El aplomo y la simpatía del copiloto contribuyen sin duda tanto como la dulce sonrisa de la muda conductora a que el agente te deje marchar sin nada más que lo que un locutor de fútbol llamaría una amonestación verbal. Hay cierta justicia en el mundo y lo que un agente te quita en la frontera, otro te lo perdona en la carretera. Y, por cierto, que lo de la guantera también es otro mito. O tal vez Thelma no les pareció muy peligrosa y "Luis" aun menos.

Mañana temprano volveremos al coche que se debe sentir extrañamente descansado en el aparcamiento del albergue de San Francisco e incitaremos la última etapa del viaje americano que debe acabar en San Antonio, Texas, dentro de cuatro días. Y cuando pasamos en esta ciudad que tanto hemos disfrutado nuestra última noche, lanzo estas preguntas: ¿San Francisco o Nueva York? ¿El Golden Gate o el puente de Brooklyn? ¿Bullitt o Manhattan? ¿La fuga de Alcatraz o Taxi Driver? Yo no soy capaz de responder... Salvo si sacamos la carta de El Padrino, especialmente en su segunda entrega.

1 comentario:

  1. Nosotros hemos hecho 3 viajes de carretera y motel por los EE.UU y gasta el último no descubrimos el maravilloso mundo de los cupones descuento.

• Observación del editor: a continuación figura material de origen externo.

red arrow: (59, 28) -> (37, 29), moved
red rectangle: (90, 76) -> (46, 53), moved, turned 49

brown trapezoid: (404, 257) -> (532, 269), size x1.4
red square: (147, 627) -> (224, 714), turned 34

    En los típicos buzones de periódicos y demás informacion turística, de los que suelo coger toda clase de tripticos, revistas y demás pues cogí también una revista con cupones a la que al principio no le hicimos mucho caso, pero que una vez llegados a un motel en Orlando preguntamos si los cogían, y claro que sí, con mucho gusto.

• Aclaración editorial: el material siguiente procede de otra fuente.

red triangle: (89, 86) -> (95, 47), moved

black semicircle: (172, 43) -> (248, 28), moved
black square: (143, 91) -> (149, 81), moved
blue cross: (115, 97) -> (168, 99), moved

    Te recortaban el papelito y pasamos de pasar 140$ una noche en en un Best Western a pagar 49$ en otro Best Western.
    De manera que a partir de ese día, ya sabíamos en que motel íbamos a dormir y cuánto íbamos a pagar. Con un libro de cupones y el GPS la tarea de buscar sitio para dormir se redujo muy notablemente, r no decir el presupuesto necesario, ya que, si no recuerdo mal, los precios con cupón estaban entre 29 y 49$.
    Así que si os quedan muchos días/millas en USA intentar agenciaros el susodicho libro de cupones.